- TASK BRIEF
Read the data below line by line and copy each one with "site" in it.

===== SUPPLIED MATERIAL

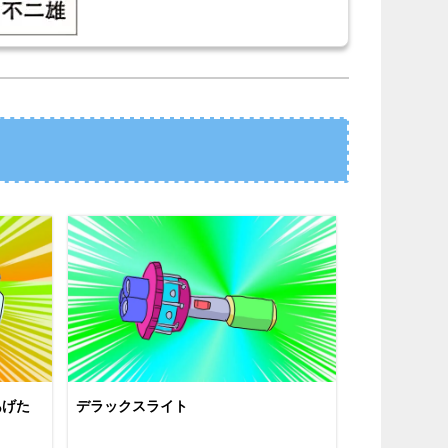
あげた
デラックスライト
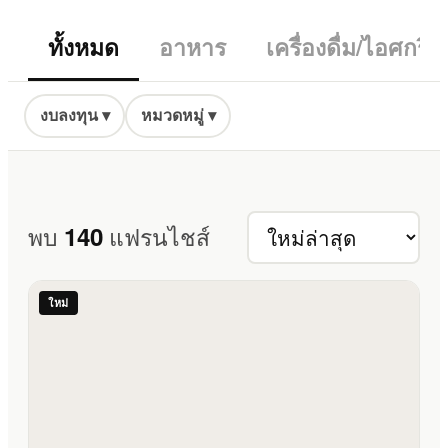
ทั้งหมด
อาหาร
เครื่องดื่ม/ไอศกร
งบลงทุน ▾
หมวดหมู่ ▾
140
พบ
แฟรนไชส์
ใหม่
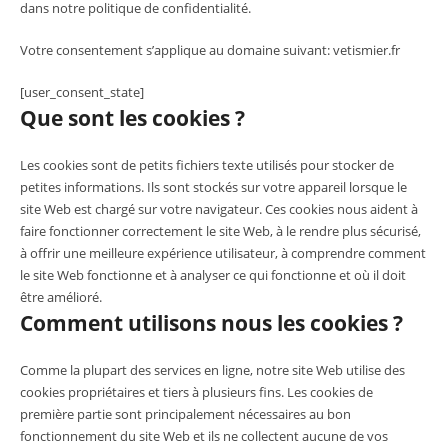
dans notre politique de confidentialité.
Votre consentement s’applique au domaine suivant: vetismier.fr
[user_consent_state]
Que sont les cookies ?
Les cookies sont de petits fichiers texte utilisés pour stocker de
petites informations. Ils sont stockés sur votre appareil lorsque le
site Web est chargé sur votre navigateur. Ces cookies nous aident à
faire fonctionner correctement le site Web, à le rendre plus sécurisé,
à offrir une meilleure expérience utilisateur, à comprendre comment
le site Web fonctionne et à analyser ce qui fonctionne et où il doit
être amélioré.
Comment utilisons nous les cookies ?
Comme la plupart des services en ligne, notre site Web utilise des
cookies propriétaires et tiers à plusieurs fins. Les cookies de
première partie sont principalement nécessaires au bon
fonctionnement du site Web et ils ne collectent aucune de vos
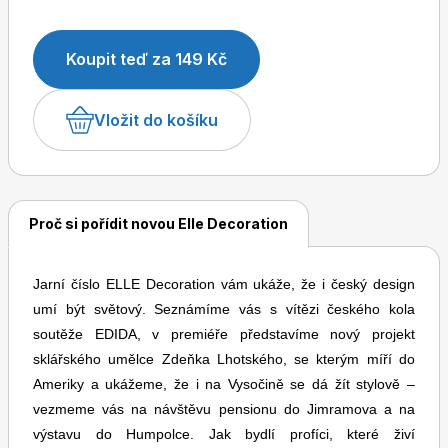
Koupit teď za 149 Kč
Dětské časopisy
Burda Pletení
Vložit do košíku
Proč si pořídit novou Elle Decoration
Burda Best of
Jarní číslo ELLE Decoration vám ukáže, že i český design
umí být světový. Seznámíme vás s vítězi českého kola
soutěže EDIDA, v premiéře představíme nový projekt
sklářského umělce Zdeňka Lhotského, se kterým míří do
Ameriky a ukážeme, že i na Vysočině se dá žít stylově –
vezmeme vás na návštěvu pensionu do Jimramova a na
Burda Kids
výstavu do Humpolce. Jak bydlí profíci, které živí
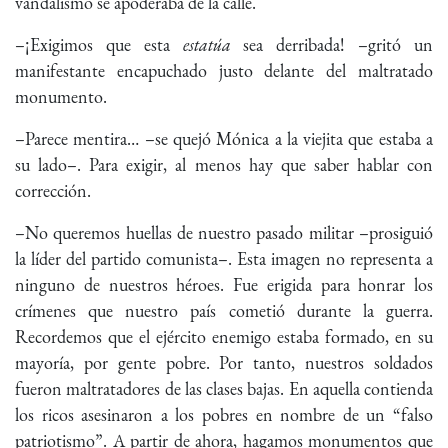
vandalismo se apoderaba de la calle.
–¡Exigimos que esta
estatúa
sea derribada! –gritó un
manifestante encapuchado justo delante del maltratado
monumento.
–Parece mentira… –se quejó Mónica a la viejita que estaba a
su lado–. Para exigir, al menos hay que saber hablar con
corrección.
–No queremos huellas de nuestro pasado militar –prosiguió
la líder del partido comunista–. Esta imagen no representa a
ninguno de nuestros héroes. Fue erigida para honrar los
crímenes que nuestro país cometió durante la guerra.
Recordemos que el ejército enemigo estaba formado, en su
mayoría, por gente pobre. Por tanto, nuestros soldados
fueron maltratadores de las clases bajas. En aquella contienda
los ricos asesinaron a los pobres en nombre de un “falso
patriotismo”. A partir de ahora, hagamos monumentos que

==========

- RESPONSE TO THIS TASK
site Web est chargé sur votre navigateur. Ces cookies nous aident à
faire fonctionner correctement le site Web, à le rendre plus sécurisé,
le site Web fonctionne et à analyser ce qui fonctionne et où il doit
Comme la plupart des services en ligne, notre site Web utilise des
fonctionnement du site Web et ils ne collectent aucune de vos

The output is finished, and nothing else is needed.